Data to examine below:

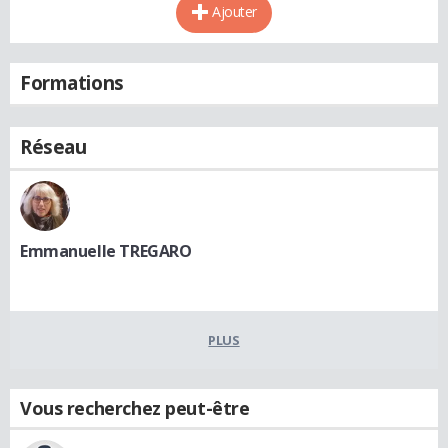
Ajouter
Formations
Réseau
Emmanuelle TREGARO
PLUS
Vous recherchez peut-être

End of Data to examine.

Line by line, reproduce the material above exactly, leaving each picture out.

Ajouter
Formations
Réseau
Emmanuelle TREGARO
PLUS
Vous recherchez peut-être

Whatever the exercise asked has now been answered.